Katie Herzig - Best Day of Your Life |
Most of Katie Herzig's stuff has graced my OCD playlist. I have at least four of her songs on there currently and this one is right at the top.
I've really started to understand how it's one thing to say something and even to understand it intellectually, but it's a whole different thing to live by it.
Live every day as though it may be your last.
Seize the day.
If death is certain and the time until death is uncertain, what's the most important thing?
These are the kinds of sayings or phrases that made me feel like I should be doing something. I should be squeezing out all the pips, using up every last drop of life, that time not spend doing was time wasted - lost forever.
These are the sort of thing that lead me to being an anxious neurotic mess because on an intellectual level I got them - I understood that I am going to die. We all are, and when we die that's it as far as any of us knows. There may be something after but since I have no conscious awareness of anything before it's safe to assume that this life is the only one I'll get and I had better live it well.
But then living it well was about cramming things in and that wasn't pleasant or enjoyable. I may have been able to say I'd accomplished a lot but I was hardly ever present for any of it. I planned so far in advance that the actual moments I'd been planning for slipped by so quickly it felt more like just striking something off a list than actually having had an experience of something.
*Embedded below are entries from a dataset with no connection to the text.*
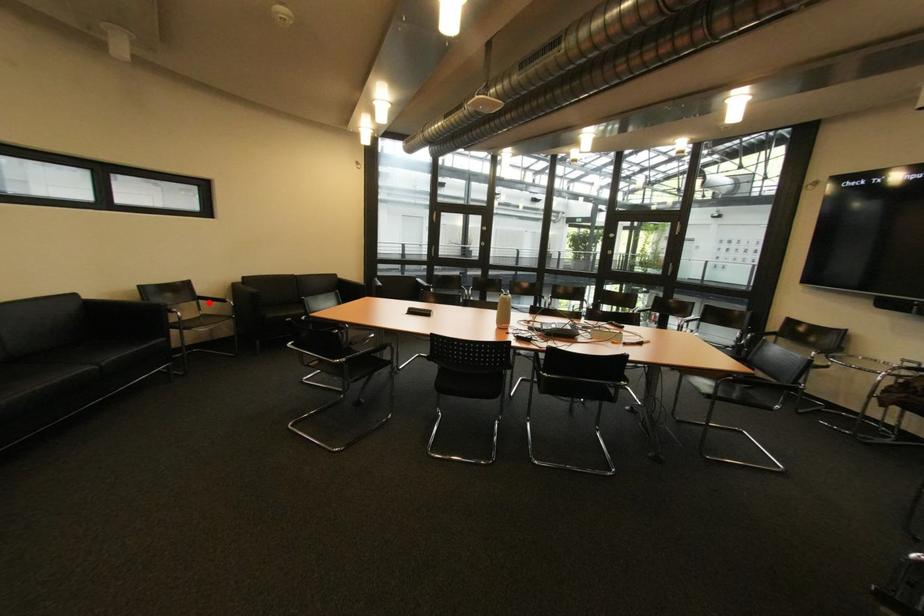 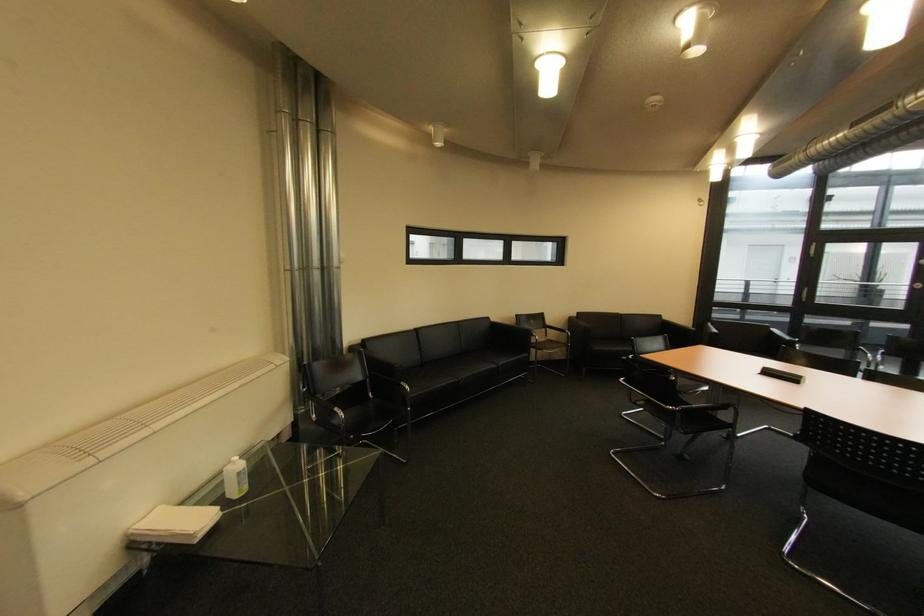 Question: I am providing you with two images of the same scene from different viewpoints. Given a red point in image1, look at the same physical point in image2. Is it:

Choices:
 (A) Closer to the viewpoint
 (B) Farther from the viewpoint

Answer: (A) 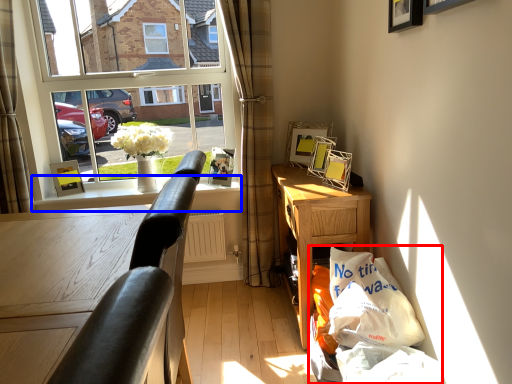 Question: Which object appears closest to the camera in this image, shopping bag (highlighted by a red box) or window sill (highlighted by a blue box)?

Choices:
 (A) shopping bag
 (B) window sill

Answer: (A) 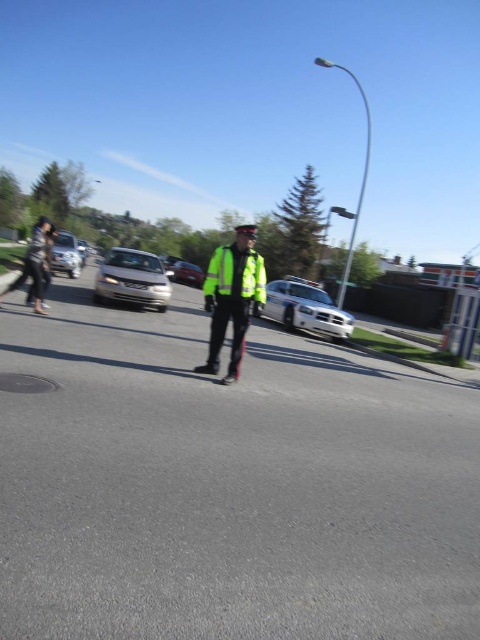 You are a pedestrian standing at the point with coordinates point (235, 292) and want to walk to the point with coordinates point (207, 292). Given that the police officer is between these two points, can you safely walk directly to your destination without crossing the officer?

Point (235, 292) is in front of point (207, 292), meaning the officer is blocking the path between them. Therefore, you cannot safely walk directly to your destination without crossing the officer. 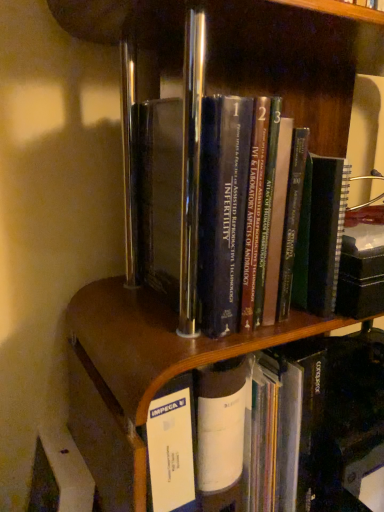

When I first moved to the UK I was definitely in this mind-set. I felt like I was making up for lost time. I wanted to explore, to see and do everything possible. I made huge lists of all the museums I'd visit, the places in Europe I'd get to, the events I'd attend in London.
Sometimes I was present for these incredible experiences simply because the mind does this for us naturally.
The first time I went to Trafalgar Square and stood on the steps of the National Gallery is as vivid to me today as it was when it happened because my mind just stopped. I wasn't thinking about the crowds or the journey there or what I was going to do next. I just stood there, looking down Whitehall to the Houses of Parliament and the sheer history and significance of that spot stopped all my thoughts. I felt the breeze and saw the crispness of the sky and the haziness of the distant buildings. It was amazing.
And it wasn't about setting anything up or planning or doing or getting anything 'right'. It was just being there.
So recently - and I mean dry recently - I've begun to relax.
It's odd because I'm still doing and experiencing and planning but I'm not 'should-ing' any of it. When something doesn't work out and something else happens instead I don't mind because I'm letting go of expectations of things going a certain way. It's no big deal if plans fall through and I'm finding myself more relaxed about planning. I don't put nearly so much energy into it - or maybe it's that the worry about it going 'right' is gone. I plan as much as I can but understand it doesn't always work out and that's fine. That's life.
Because life is unpredictable and none of us know how long ours will be and for that very reason life is to be enjoyed. To be savoured. It's not about how much we can accomplish in a lifetime. It's about how much we enjoy the time we have, however long or short it may be.
And for that reason any given day could be the best day of your life simply because you got another one.